Víctor Esquirol (Festival de Berlín)

La carta de presentación de Rizi (Days) –con la que el legendario cineasta taiwanés Tsai Ming-liang compite por el Oso de Oro de la Berlinale 2020– la hallamos antes incluso del primer fotograma. En la pantalla, en la que luce un blanco cegador, se leen unos títulos en los que se advierte al espectador de que la película que está a punto de ver carece de subtítulos. Y ahora sí, empieza un viaje en el que dos hombres se encontrarán y, quizá, se dejarán mutuamente marcados. La historia se despliega en dos frentes sin aparente vinculación, pero que poco a poco van convergiendo. Más que por las sendas que traza el guion, los sentidos del film emanan de nuestra observación de los cuerpos y los espacios. Lee Kang-sheng, el hombre que mejor le aguanta la mirada al infinito, está sentado en el interior de su casa, y sus ojos se pierden en el exterior, en un horizonte que le atraviesa la frente.

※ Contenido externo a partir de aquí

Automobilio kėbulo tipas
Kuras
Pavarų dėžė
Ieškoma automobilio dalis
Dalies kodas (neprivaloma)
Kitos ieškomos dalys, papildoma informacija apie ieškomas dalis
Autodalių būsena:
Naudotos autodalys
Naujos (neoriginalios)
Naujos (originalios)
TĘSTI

Observamos al actor –en la piel de Shiao-kang, el protagonista de casi todas las películas de Tsai– desde el jardín; nos separa de él un cristal semitransparente sobre el que se refleja el paisaje en el que el personaje está absorto. Imágenes superpuestas de manera natural, que de alguna manera nos invitan a armonizar planos; realidades físicamente separadas que aspiran a ser una sola. Esto (y aquí es donde entra la magia del cine de Tsai) solo puede conseguirse dejando pasar el tiempo. Rizi dura apenas dos horas, pero es como si se alargara, en un sentido glorioso, durante días. Casi todos los planos hacen de la observación estática un efectivo dispositivo de dilatación del tiempo, una parsimonia que acaba vampirizando los sentidos y la psique del espectador. Volvemos al plano inicial de Hsiao-kang. De hecho, han pasado los minutos, y ahí seguimos, asimilando por completo la imagen: el ruido del viento que mece suavemente la copa de los árboles; el modo en que vibra el agua de un vaso que reposa junto al personaje; el ritmo pausado al que se infla y desinfla el tórax de Hsiao-kang…

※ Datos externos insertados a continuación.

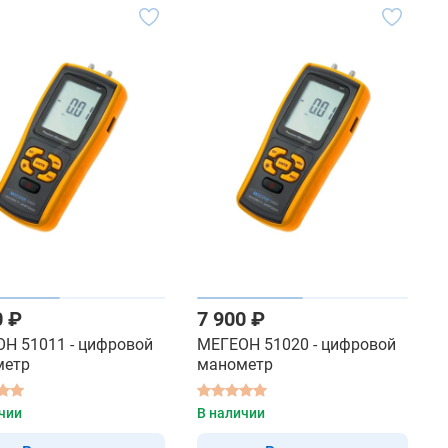
0 ₽
7 900 ₽
Н 51011 - цифровой
МЕГЕОН 51020 - цифровой
метр
манометр
чии
В наличии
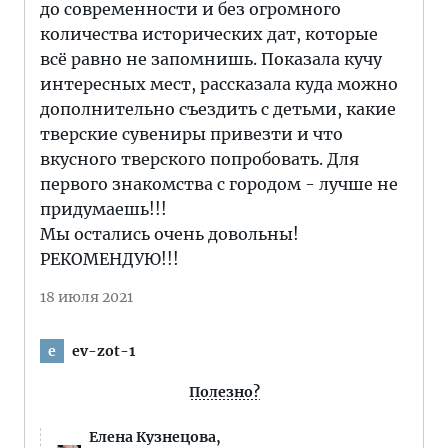
до современности и без огромного
количества исторических дат, которые
всё равно не запомнишь. Показала кучу
интересных мест, рассказала куда можно
дополнительно съездить с детьми, какие
тверские сувениры привезти и что
вкусного тверского попробовать. Для
первого знакомства с городом - лучше не
придумаешь!!!
Мы остались очень довольны!
РЕКОМЕНДУЮ!!!
18 июля 2021
ev-zot-1
e
Полезно?
Елена Кузнецова,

Las primeras secuencias de Rizi se desarrollan en escenarios domésticos y naturales, un territorio de paz y armonía. La cámara reivindica la lentitud como antídoto contra la rapidez desquiciante del mundo moderno, como lleva haciendo Tsai a lo largo de toda su carrera y especialmente en sus cortos Journey to the West y No No Sleep. Trabajos en los que el fuego y el agua se tratan con ese mimo artesanal que siempre estará en las antípodas de la optimización industrial. En lo cotidiano, el ser humano puede recuperar un equilibrio natural olvidado. Ya sea preparando un plato para la cena o relajándose en una humeante sesión de acupuntura, la comunión entre el cuerpo humano y los elementos es total.

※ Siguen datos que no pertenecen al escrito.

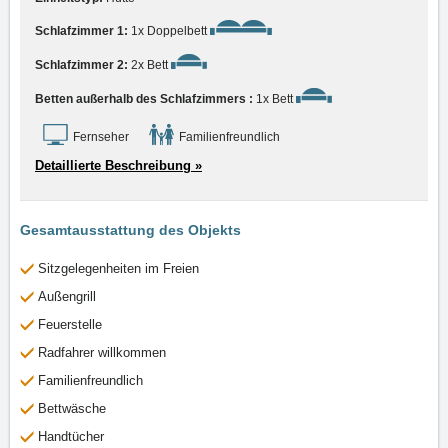
Schlafzimmer 1:
1x Doppelbett
Schlafzimmer 2:
2x Bett
Betten außerhalb des Schlafzimmers :
1x Bett
Fernseher
Familienfreundlich
Detaillierte Beschreibung »
Gesamtausstattung des Objekts
Sitzgelegenheiten im Freien
Außengrill
Feuerstelle
Radfahrer willkommen
Familienfreundlich
Bettwäsche
Handtücher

La prueba de fuego llega cuando abandonamos el confort del hogar y la naturaleza para enfrentarnos a una gran ciudad que, milagro, también se ha contagiado de las energías que pregona la película. Dos hombres comen en la terraza de un restaurante. Ahora, lo que nos separa de ellos es una carretera por la que circula toda clase de vehículos. Lo normal en este tipo de planos es que los coches, motocicletas y autobuses fueran golpeando violentamente la imagen. Pero aquí no. Cada vez que estos cuerpos mecánicos pasan por delante de nosotros, lo hacen acariciando el plano, comportándose como un oleaje motorizado. Y uno no sabe si se trata de un “efecto” sonoro orquestado por Tsai, o si nuestro cuerpo, cerebro y espíritu ya se ha sintonizado con la visión del artista. En cualquier caso, ya estamos preparados para captar el núcleo argumental de Rizi: un encuentro en el que sobran las palabras e incluso algunas imágenes que creíamos imprescindibles.

En los momentos de mayor intensidad, la cámara de Tsai recorta el cuerpo de los personajes para centrarse en su rostro (cabe recordar que el anterior film del taiwanés, Your Face, ofrecía una sinfonía de primeros planos). De nuevo, se nos concede el privilegio de la eternidad para asimilar todo lo que la imagen expresa; en esencia, una oda al poder sensorial y semántico del lenguaje corporal. Los dos hombres que protagonizan Rizi actúan como ese fuego, como esa agua y como ese viento. Son fuerzas de la naturaleza que, como tales, se manchan las unas a la otras. Es la emocionante sedimentación del poso humano. Lo llaman amor. No necesitábamos subtítulos, claro.